What this task involves ::
Print them exactly: the lines from the beginning of the entries below through the line that contains "ué estás buscando hoy?", and only those, with the pictures left out.

Extracted records ::
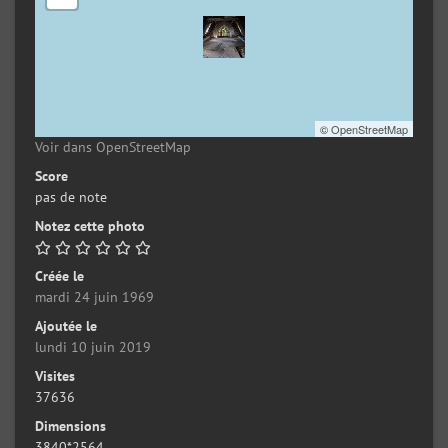
©
OpenStreetMap
Voir dans OpenStreetMap
Score
pas de note
Notez cette photo
Créée le
mardi 24 juin 1969
Ajoutée le
lundi 10 juin 2019
Visites
37636
Dimensions
3840*2564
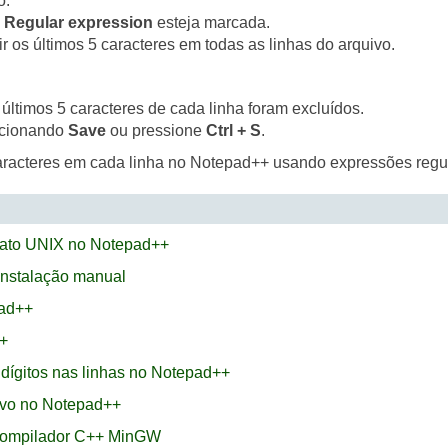
o.
o
Regular expression
esteja marcada.
r os últimos 5 caracteres em todas as linhas do arquivo.
 últimos 5 caracteres de cada linha foram excluídos.
ecionando
Save
ou pressione
Ctrl + S
.
caracteres em cada linha no Notepad++ usando expressões regu
mato UNIX no Notepad++
 instalação manual
pad++
++
dígitos nas linhas no Notepad++
ivo no Notepad++
 compilador C++ MinGW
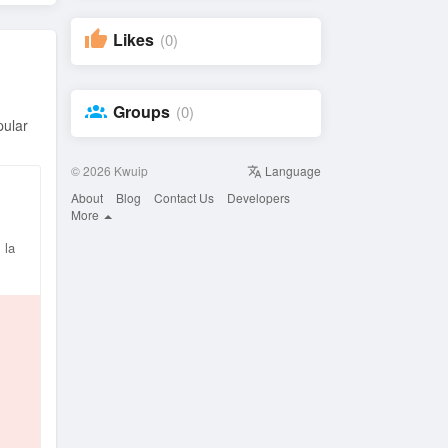
Likes
(0)
Groups
(0)
pular
© 2026 Kwuip
Language
About
Blog
Contact Us
Developers
More
 la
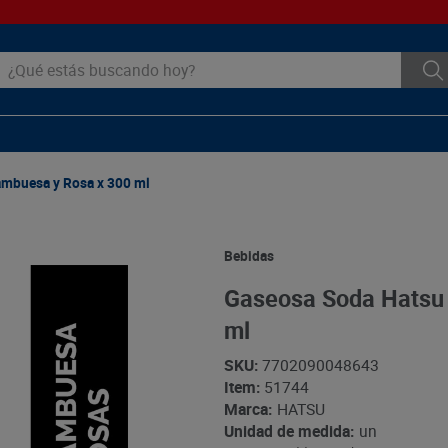
ué estás buscando hoy?
ambuesa y Rosa x 300 ml
Bebidas
Gaseosa Soda Hatsu
ml
SKU
:
7702090048643
Item
:
51744
Marca:
HATSU
Unidad de medida:
un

Result below ::
©
OpenStreetMap
Voir dans OpenStreetMap
Score
pas de note
Notez cette photo
Créée le
mardi 24 juin 1969
Ajoutée le
lundi 10 juin 2019
Visites
37636
Dimensions
3840*2564
o.
o
Regular expression
esteja marcada.
r os últimos 5 caracteres em todas as linhas do arquivo.
 últimos 5 caracteres de cada linha foram excluídos.
ecionando
Save
ou pressione
Ctrl + S
.
caracteres em cada linha no Notepad++ usando expressões regu
mato UNIX no Notepad++
 instalação manual
pad++
++
dígitos nas linhas no Notepad++
ivo no Notepad++
 compilador C++ MinGW
Likes
(0)
Groups
(0)
pular
© 2026 Kwuip
Language
About
Blog
Contact Us
Developers
More
 la
ué estás buscando hoy?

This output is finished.